■ Problem description:
Copy the lines of the data below exactly, starting at the first and stopping after the line that contains "Selon une récente enquête, 67 % des"; include no pictures.

....

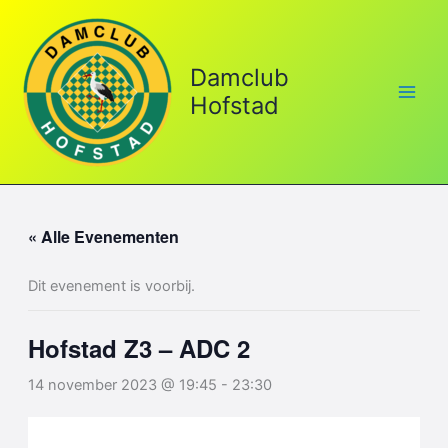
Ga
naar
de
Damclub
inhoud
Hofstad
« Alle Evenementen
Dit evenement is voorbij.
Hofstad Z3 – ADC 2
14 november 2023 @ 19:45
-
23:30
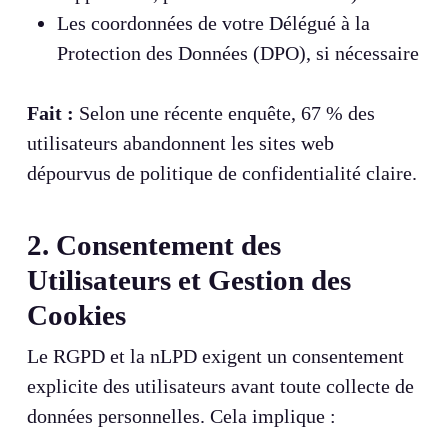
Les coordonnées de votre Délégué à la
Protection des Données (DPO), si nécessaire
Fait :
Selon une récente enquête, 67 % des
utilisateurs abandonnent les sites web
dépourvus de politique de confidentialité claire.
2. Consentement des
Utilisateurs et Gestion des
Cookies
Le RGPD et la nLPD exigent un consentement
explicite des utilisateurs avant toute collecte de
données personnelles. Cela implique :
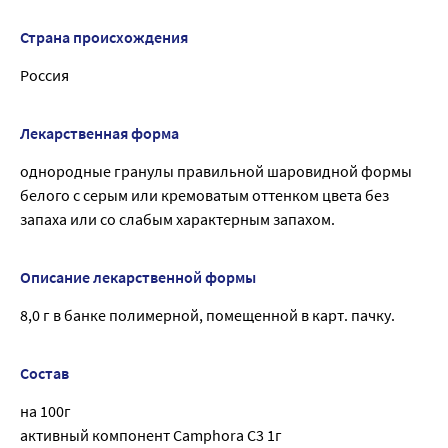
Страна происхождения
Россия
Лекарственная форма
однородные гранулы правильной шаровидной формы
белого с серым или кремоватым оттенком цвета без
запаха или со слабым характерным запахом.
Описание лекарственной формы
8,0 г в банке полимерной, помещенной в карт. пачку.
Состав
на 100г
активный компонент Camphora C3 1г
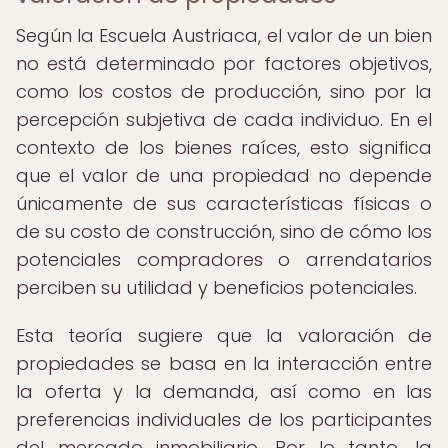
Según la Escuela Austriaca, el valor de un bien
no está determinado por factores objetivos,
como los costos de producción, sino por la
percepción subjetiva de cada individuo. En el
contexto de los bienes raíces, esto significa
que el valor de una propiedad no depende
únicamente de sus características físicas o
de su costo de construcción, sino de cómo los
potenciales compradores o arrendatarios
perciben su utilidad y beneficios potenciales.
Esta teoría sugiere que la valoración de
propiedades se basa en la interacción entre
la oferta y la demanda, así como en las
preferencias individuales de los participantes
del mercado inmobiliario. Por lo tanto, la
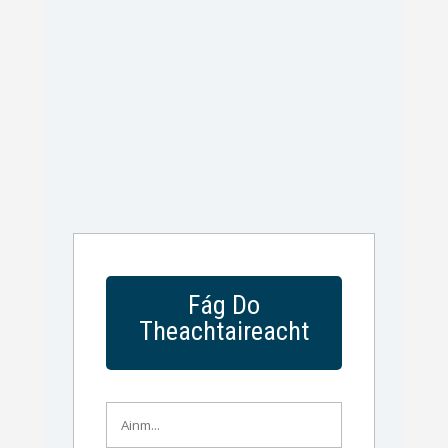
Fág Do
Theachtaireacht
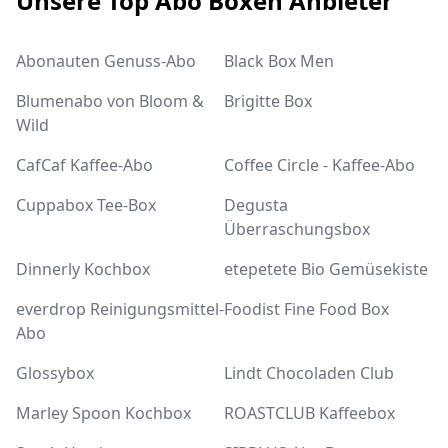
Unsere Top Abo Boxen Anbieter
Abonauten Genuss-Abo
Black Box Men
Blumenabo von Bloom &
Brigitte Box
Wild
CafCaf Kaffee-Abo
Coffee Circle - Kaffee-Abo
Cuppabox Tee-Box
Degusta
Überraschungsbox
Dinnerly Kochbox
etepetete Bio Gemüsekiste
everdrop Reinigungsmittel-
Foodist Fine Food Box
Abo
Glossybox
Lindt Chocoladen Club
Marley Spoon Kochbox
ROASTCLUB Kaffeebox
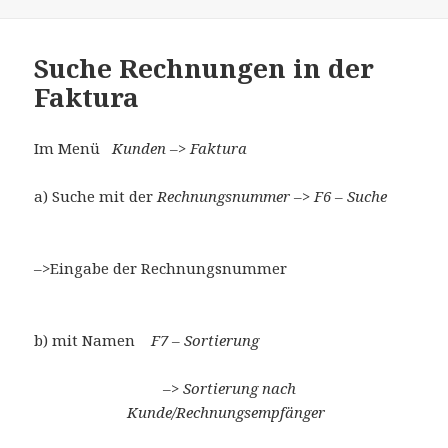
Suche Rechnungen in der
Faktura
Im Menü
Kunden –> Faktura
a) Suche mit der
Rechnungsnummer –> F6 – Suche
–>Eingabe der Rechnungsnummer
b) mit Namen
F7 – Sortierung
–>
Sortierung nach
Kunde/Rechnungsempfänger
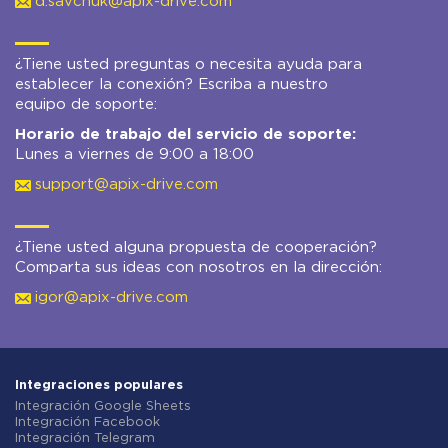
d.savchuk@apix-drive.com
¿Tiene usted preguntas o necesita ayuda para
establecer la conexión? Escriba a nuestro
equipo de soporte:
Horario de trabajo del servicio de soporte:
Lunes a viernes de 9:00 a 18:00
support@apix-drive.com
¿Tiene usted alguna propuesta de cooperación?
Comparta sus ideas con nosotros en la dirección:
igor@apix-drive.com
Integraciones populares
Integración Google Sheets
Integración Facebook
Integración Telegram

....

■ Result:
Ga
naar
de
Damclub
inhoud
Hofstad
« Alle Evenementen
Dit evenement is voorbij.
Hofstad Z3 – ADC 2
14 november 2023 @ 19:45
-
23:30
Les coordonnées de votre Délégué à la
Protection des Données (DPO), si nécessaire
Fait :
Selon une récente enquête, 67 % des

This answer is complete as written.